Varicellaria philippina is a species of crustose lichen in the family Varicellariaceae. It was first described in 1913 in Mindanao, Philippines, and has since been found in Papua New Guinea as well. The lichen forms a whitish crust on tree bark and produces distinctive raised fruiting structures that contain large ascospores. Originally classified in the genus Pertusaria, it was transferred to Varicellaria in 2012 based on molecular and morphological evidence.

==Taxonomy==

Varicellaria philippina was first described by the Finnish lichenologist Edvard August Vainio in 1913 as Pertusaria philippina. Vainio noted that its overall habit resembles Pertusaria velata. The species was transferred to Varicellaria by Imke Schmitt and H. Thorsten Lumbsch in 2012 following a molecular phylogenetics-informed restructuring of Pertusaria.

==Description==

Varicellaria philippina is a crustose lichen with a somewhat thick, continuous thallus that is mostly smooth but can be slightly wrinkled, especially when young, where small wart-like beginnings of the fruiting bodies may appear. The thallus is whitish. In simple spot tests it reacts K− and C+ (red), the colour change being strong inside and faint on the surface. Soredia and isidia are absent. The medulla is I− (does not colour with iodine), and the is whitish and indistinct.

The compound fruiting bodies are crowded and nearly touching, measuring 0.7–1(–1.5) mm across. They are raised, at first slightly depressed and rounded, later becoming irregularly cylindrical with a slightly narrowed base. Each pseudostroma contains one, occasionally two, apothecia. As they mature, the disc opens to about 0.5 mm wide, forming a shallow, urn-shaped cavity that is pale and somewhat bare. The margin is prominent, fairly smooth to slightly -, and the same colour as the thallus. Both the pseudostromata and the disc are K− and C+ (red).

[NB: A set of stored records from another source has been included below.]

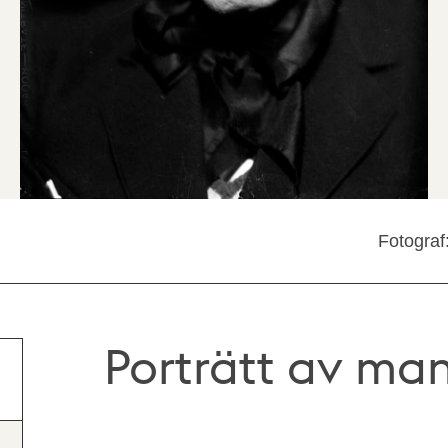
Fotograf
Porträtt av man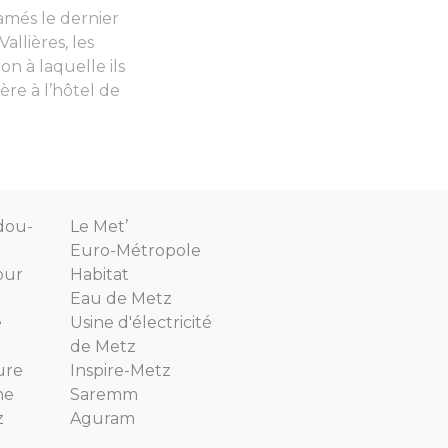
lamés le dernier
allières, les
 à laquelle ils
ère à l’hôtel de
dou-
Le Met’
Euro-Métropole
our
Habitat
Eau de Metz
e
Usine d'électricité
de Metz
ure
Inspire-Metz
ne
Saremm
z
Aguram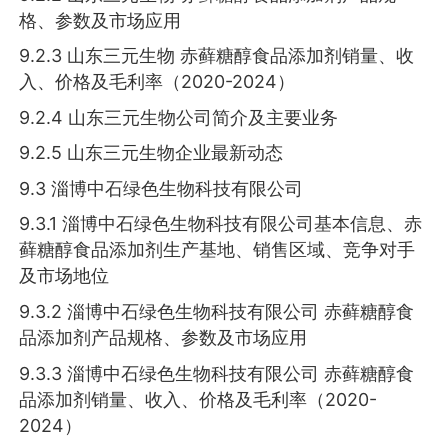
格、参数及市场应用
9.2.3 山东三元生物 赤藓糖醇食品添加剂销量、收
入、价格及毛利率（2020-2024）
9.2.4 山东三元生物公司简介及主要业务
9.2.5 山东三元生物企业最新动态
9.3 淄博中石绿色生物科技有限公司
9.3.1 淄博中石绿色生物科技有限公司基本信息、赤
藓糖醇食品添加剂生产基地、销售区域、竞争对手
及市场地位
9.3.2 淄博中石绿色生物科技有限公司 赤藓糖醇食
品添加剂产品规格、参数及市场应用
9.3.3 淄博中石绿色生物科技有限公司 赤藓糖醇食
品添加剂销量、收入、价格及毛利率（2020-
2024）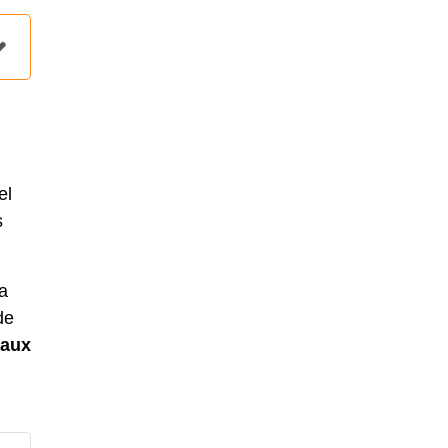
el
s
sa
de
vaux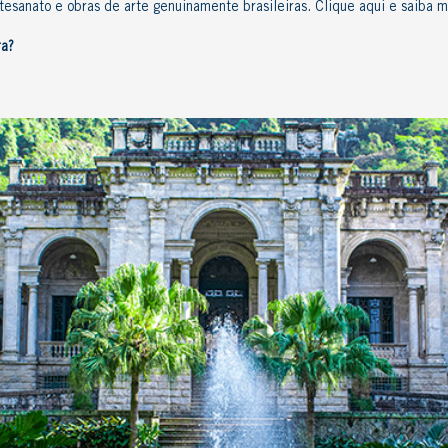
rtesanato e obras de arte genuinamente brasileiras.
Clique aqui
e saiba m
ra
?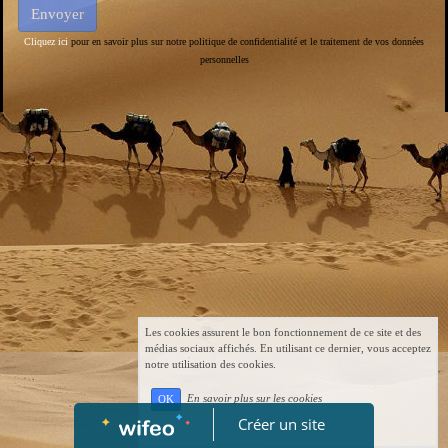
Cliquez ici
pour en savoir plus sur notre politique de confidentialité et le traitement de vos données
personnelles
Les cookies assurent le bon fonctionnement de ce site et des
médias sociaux affichés. En utilisant ce dernier, vous acceptez
notre utilisation des cookies.
En savoir plus sur les cookies
OK
Créer un site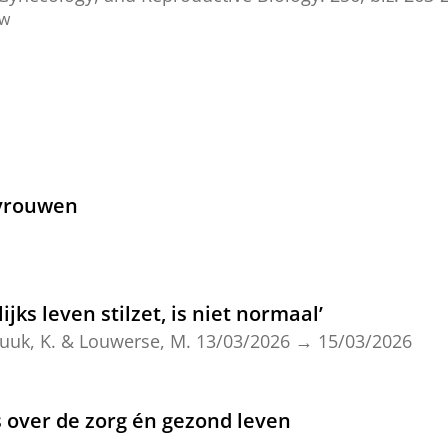
ew
 vrouwen
ijks leven stilzet, is niet normaal’
uuk, K.
&
Louwerse, M.
13/03/2026
→
15/03/2026
s over de zorg én gezond leven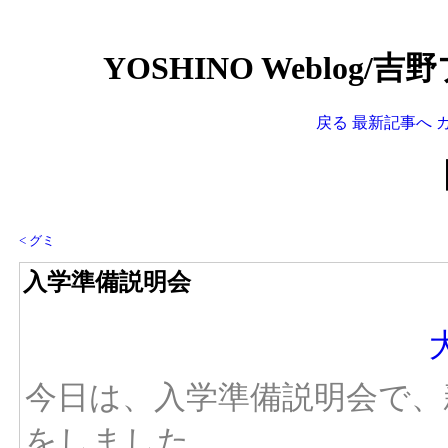
YOSHINO Weblog/
戻る
最新記事へ
< グミ
入学準備説明会
今日は、入学準備説明会で、
をしました。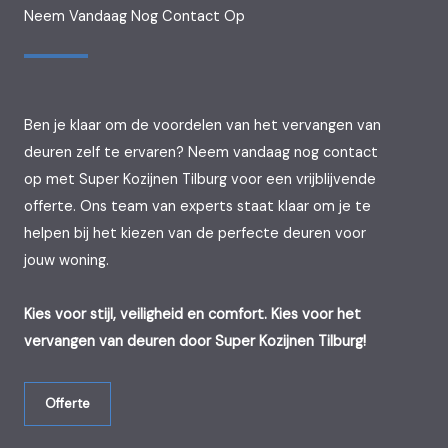
Neem Vandaag Nog Contact Op
Ben je klaar om de voordelen van het vervangen van
deuren zelf te ervaren? Neem vandaag nog contact
op met Super Kozijnen Tilburg voor een vrijblijvende
offerte. Ons team van experts staat klaar om je te
helpen bij het kiezen van de perfecte deuren voor
jouw woning.
Kies voor stijl, veiligheid en comfort. Kies voor het
vervangen van deuren door Super Kozijnen Tilburg!
Offerte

The spores are two per ascus, colourless, oblong, and rounded to obtuse at the ends. They are non-gelatinous, with smooth walls about 6 μm thick, and measure 110–140 μm × 24–30 μm V. philippina is morphologically and chemically similar to V. velata, as noted by Vainio, but V. velata has single-spored asci.

==Habitat and distribution==

The species was described from Mindanao, Lanao District, Camp Keithley near Lake Lanao, based on a collection made by Mary Strong Clemens (no. 1302) from the trunk of a broad-leaved tree. It has also been collected from Papua New Guinea. Varicellaria philippina is one of three Varicellaria species that have been recorded from the Philippines.